▶ **Work required**: Each line of the listing below containing the word "MIDI" should be returned.

Top of Material provided

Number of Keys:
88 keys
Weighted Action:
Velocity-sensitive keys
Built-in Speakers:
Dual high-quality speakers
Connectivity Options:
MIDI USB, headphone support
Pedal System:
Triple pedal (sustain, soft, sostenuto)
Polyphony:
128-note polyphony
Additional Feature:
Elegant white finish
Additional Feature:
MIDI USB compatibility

Bottom of Material provided

▶ **Your solution**:
MIDI USB, headphone support
MIDI USB compatibility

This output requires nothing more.